Given the experience with other smoke-free laws, evidence of public and smoker support for smoke-free car laws would make the introduction of them much easier for policymakers in democracies.62 63 Attitudinal shifts among the public and smokers towards smoke-free car law adoption, and to compliance with these laws, may be more likely to occur if: (i) awareness of the SHS health hazard in their country improves; (ii) attitudes towards protecting children from harm strengthens; and/or (iii) their country enhances tobacco control activities in general. In particular, smoke-free cars may be more likely if legal restrictions are introduced on smoking in a range of other settings, such as workplaces and hospitality settings. For instance, smoke-free school policies may alert parents to the need to protect their children from SHS in cars (and in homes).
However, because of the likely high public support for the particular intervention of smoke-free car laws in many developed countries, it may be able to be adopted ahead of, or at the same time as, other government smoke-free policies. The examples of Arkansas, Louisiana and Puerto Rico support this possibility.
Cars are the settings in which children are most likely to be exposed to the highest levels of SHS, and where the children have no easy way of avoiding it. There are therefore strong ethical and public health arguments for government interventions, such a mass media campaigns for voluntary policies, and for passing smoke-free car laws.43 45 46 64 65 Compared to other smoke-free legislation (for instance, for smoke-free bars) there is likely to be less opposition to laws for smoke-free cars containing children, as few policymakers wish to be seen as not wanting to protect children.47
Even if smoke-free car laws appear to some to politically difficult in some jurisdictions, there may be obligations on governments to act to protect children.66 We suggest that in most, if not all jurisdictions, smoke-free car laws are required to protect significant numbers of children.

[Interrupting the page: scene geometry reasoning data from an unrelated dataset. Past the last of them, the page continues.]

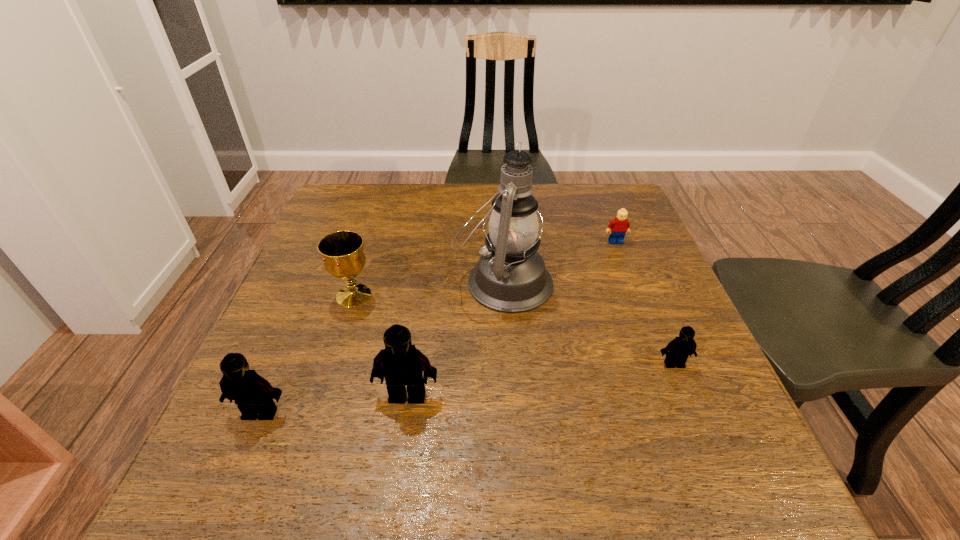 At what (x,y) coordinates should I click in order to perform the action: click on vacant space at the far right corner of the desktop. Please return your answer as a coordinate pair (x, y). This screenshot has width=960, height=540. Looking at the image, I should click on (636, 209).

Identify the location of free space that is in between the second object from left to right and the oil lamp. (428, 289).

Where is `vacant area that lies between the oil lamp and the leftmost Lego`? vacant area that lies between the oil lamp and the leftmost Lego is located at coordinates (382, 347).

The image size is (960, 540). I want to click on vacant area between the third Lego from right to left and the chalice, so click(x=380, y=346).

What are the coordinates of `free point between the second tallest Lego and the second object from left to right` in the screenshot? It's located at (307, 354).

Where is `vacant area that lies between the second object from left to right and the third nearest object`? Image resolution: width=960 pixels, height=540 pixels. vacant area that lies between the second object from left to right and the third nearest object is located at coordinates (514, 330).

Locate an element on the screen. The image size is (960, 540). unoccupied area between the third nearest Lego and the second object from left to right is located at coordinates (514, 330).

This screenshot has width=960, height=540. In order to click on vacant space that is in between the third shortest Lego and the third nearest Lego in this screenshot , I will do `click(468, 388)`.

Find the location of a particular element. vacant area that lies between the fourth object from right to left and the fourth farthest object is located at coordinates (540, 380).

This screenshot has width=960, height=540. Identify the location of empty location between the oil lamp and the third nearest Lego. [588, 323].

Social marketing (eg, media campaigns) will only be effective in protecting some. Those most socioeconomically deprived may be the least likely to be protected by social marketing campaigns.67–69 Adults need protection from SHS as well, and governments which aspire to protect vulnerable sections of their populations need to also consider smoke-free car laws which protect people of all ages.
What this paper adds
The high level of hazard from second-hand smoke in cars has been established by in-vehicle air monitoring. At least 11 state or provincial jurisdictions have banned smoking in cars with children (as of mid-November 2008).
Data from North America, the UK and Australasia indicates that in some jurisdictions there is majority public (and even majority smoker) support for smoke-free car laws. In six jurisdictions where since 2005 we found a survey on laws restricting smoking in cars with children, there has been upwards of 76% public support for such laws. In four of these (Victoria, California, New Zealand and South Australia) there has been upwards of 90% public support.
Aspects of this work were undertaken as part of the preparation of a chapter in a handbook for the International Agency for Research on Cancer (IARC) (Vol 13: evaluating the effectiveness of smoke-free policies).
Funding: GT is supported by a Health Research Council of New Zealand grant (the Smokefree Kids Project) and NW by a separate Health Research Council grant (ITC Project).
Competing interests: The authors have previously undertaken tobacco control work for various non-profit health sector organisations and for government and international health agencies.